The Constitutional Court denied the request stating the standards and criteria previously established by the Constitutional Court to hold a referendum regarding mining activities were not met in either of two questions that were analyzed.]
On June 17, 2020, Adventus Mining Corporation announced its plan to host a webinar on Thursday June 25, 2020, where they will outline their plans to extend their copper and gold drilling activities in Ecuador in theirCuripamba, Pijili and Santiago projects.

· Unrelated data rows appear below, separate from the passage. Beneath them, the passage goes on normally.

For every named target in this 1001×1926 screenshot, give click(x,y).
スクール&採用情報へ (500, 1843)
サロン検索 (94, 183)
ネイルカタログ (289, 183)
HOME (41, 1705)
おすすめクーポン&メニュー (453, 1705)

Adventus said the webinar would be open to the general public and that company management would be available during the presentation to answer questions. Anyone interested in finding out exactly how this drilling plan will effect Ecuador’s ecosystem can register for the webinar at: https://my.6ix.com/8K0chWwb
Ecuador partners with think tank to stop environmental crimes
While all of this mining activity continues to be a thorn in the side of Ecuadorians who are trying to stop what they see as destruction of the ecosystem of Ecuador, there has been headway on the country’s efforts to halt environmental and natural resource crimes.
On May 21, 2020, Global Financial Integrity (GFI), announced that it had signed a cooperation agreement with the Unidad de Análisis Financiero y Económico (UAFE), the Financial Intelligence Unit of Ecuador, to work together to combat corruption and illicit financial flows, with a special focus on environmental and natural resources crimes.
Tom Cardamone, President & CEO of GFI, said,“We are delighted to be working hand in hand with the UAFE team on these important issues. Money laundering and natural resource crimes are ubiquitous, but each country has its own unique experience with them. We’re looking forward to bringing our skills to the task and learning from our dedicated Ecuadorian partners.”
The two-year agreement establishes cooperation mechanisms for providing technical assistance and training to seek pragmatic solutions to problems such as the fight against corruption and organized crime, money laundering and terrorism financing.
Global Financial Integrity (GFI) is a Washington, D.C.-based think tank, that produces analyses of illicit financial flows, advising developing country governments on effective policy solutions as a means to global development and security.
Mining and Ecuador finances
According to government officials, by 2021, the mining industry could represent up to 4% of Ecuador’s GDP, up from 1.6% in 2018.
[These figures were compiled in late 2019, prior to the economic impact faced from the COVID-19 health emergency. When factoring in the impact the virus had on the economy, the mining industry will likely represent far more than 4% of the 2021 GDP.]